In fact, we want a CPU (Central Processing Unit)
This is basically a Rado card whose instruction content can be read from memory. The input and output bits are no longer the bit at the tape position, but can be freely specified by an address register.
We want a register for the READ memory address, the WRITE memory and a register for each item on a Rado card. These new Rado cards are a bit more complex, because they have instructions to manipulate each register, not just the one bit at the tape position. To imitate a Rado card, we have to read the code for the card from memory into the registers. If we know how much data is in one Rado card, say 100 bits, we can put the cards (1,2,3...) in memory at predifined places (100,200,300...)
So we could imitate any set of Rado Cards by placing them in memory, reading them into our CPU registers and executing them. There are details to sort out, and they can be done in many ways. But this web page is for the lazy people, by a lazy author.

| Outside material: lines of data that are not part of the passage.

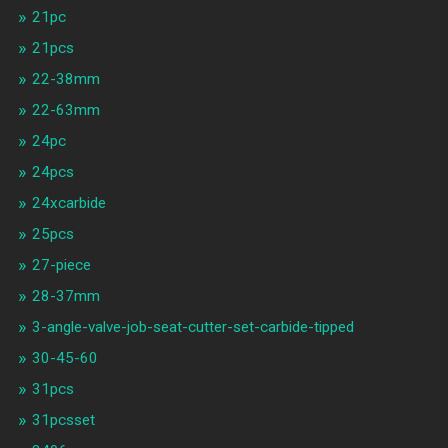
21pc
21pcs
22-38mm
22-63mm
24pc
24pcs
24xcarbide
25pcs
27-piece
28-37mm
3-angle-valve-job-seat-cutter-set-carbide-tipped
30-45-60
31pcs
31pcsset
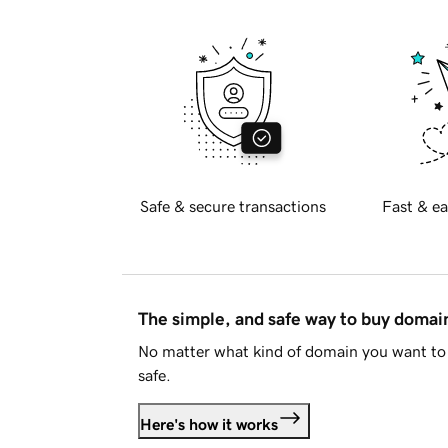
Safe & secure transactions
Fast & ea
The simple, and safe way to buy doma
No matter what kind of domain you want to 
safe.
Here's how it works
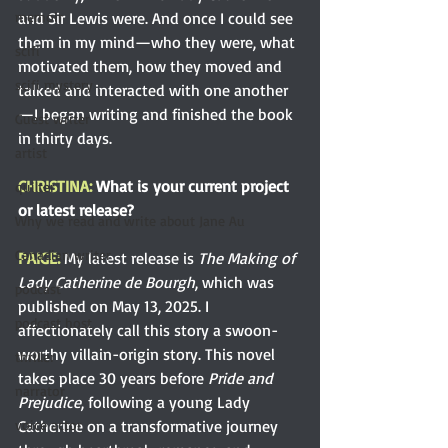
and Sir Lewis were. And once I could see 
memoir
them in my mind—who they were, what 
scifi
motivated them, how they moved and 
scifi mystery
talked and interacted with one another
—I began writing and finished the book 
Guest writer
in thirty days.
artist
CHRISTINA: 
What is your current project 
quilter
or latest release?
Why we read and write about Jane Au
Canadian writer
PAIGE: 
My latest release is 
The Making of 
Lady Catherine de Bourgh
, which was 
podcast
published on May 13, 2025. I 
podcast host
affectionately call this story a swoon-
worthy villain-origin story. This novel 
thriller
takes place 30 years before 
Pride and 
narrator
Prejudice
, following a young Lady 
Catherine on a transformative journey 
voice actor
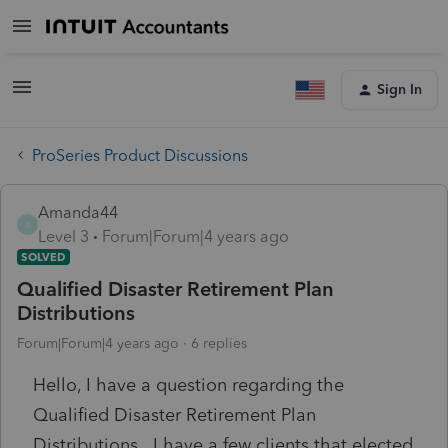
Sign In
ProSeries Product Discussions
Amanda44
A
Level 3
Forum|Forum|4 years ago
SOLVED
Qualified Disaster Retirement Plan
Distributions
Forum|Forum|4 years ago
6 replies
Hello, I have a question regarding the
Qualified Disaster Retirement Plan
Distributions. I have a few clients that elected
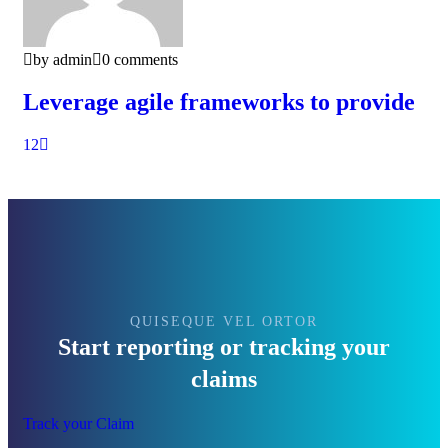
by admin
0 comments
Leverage agile frameworks to provide
1
2
QUISEQUE VEL ORTOR
Start reporting or tracking your
claims
Track your Claim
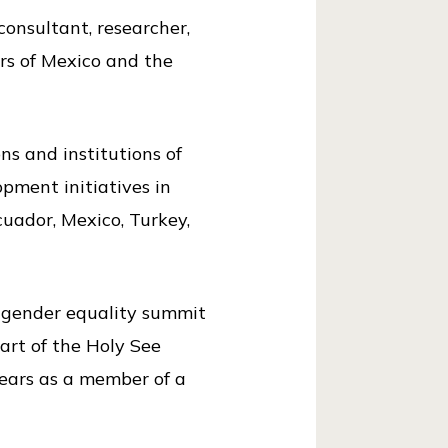
onsultant, researcher,
ors of Mexico and the
ns and institutions of
pment initiatives in
cuador, Mexico, Turkey,
 gender equality summit
art of the Holy See
years as a member of a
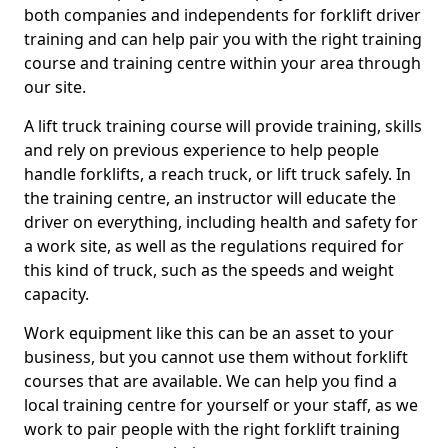
both companies and independents for forklift driver
training and can help pair you with the right training
course and training centre within your area through
our site.
A lift truck training course will provide training, skills
and rely on previous experience to help people
handle forklifts, a reach truck, or lift truck safely. In
the training centre, an instructor will educate the
driver on everything, including health and safety for
a work site, as well as the regulations required for
this kind of truck, such as the speeds and weight
capacity.
Work equipment like this can be an asset to your
business, but you cannot use them without forklift
courses that are available. We can help you find a
local training centre for yourself or your staff, as we
work to pair people with the right forklift training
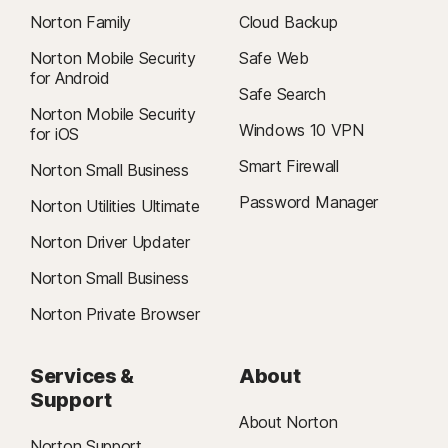
Norton Family
Cloud Backup
Norton Mobile Security
Safe Web
for Android
Safe Search
Norton Mobile Security
Windows 10 VPN
for iOS
Smart Firewall
Norton Small Business
Password Manager
Norton Utilities Ultimate
Norton Driver Updater
Norton Small Business
Norton Private Browser
Services &
About
Support
About Norton
Norton Support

Uncomputable numbers and the Entscheidungsproblem
Although a Universal machine can imitate all computation processes, there are certain things that cannot be computed. Turing proved that no program exists that answers the Halting problem: A program that can read another program (P) and then always be able to answer if P will ever halt or not. Sure, for some cases it is possible, even sometime easy to figure out. But a program that can do it for all programs cannot exist. The idea of the proof is actually "simple", but confusing. If such a program existed, call it H, then you could construct a special nasty case that would trick H. This special program would include a copy of H itself, check what H would predict it would do, and then do the opposite. This would lead to a contradiction, so H cannot exist.
This is related to the liar's paradox: "This sentence is false".

How does this solve the Entscheidungsproblem? Well, finding a mathematical proof is a lot like a computation. If you spell the proof out into all its elementary steps, then each step is so well defined it could be done by a machine. So if computers have things they can't compute, then there must also be statements that mathematical methods cannot prove.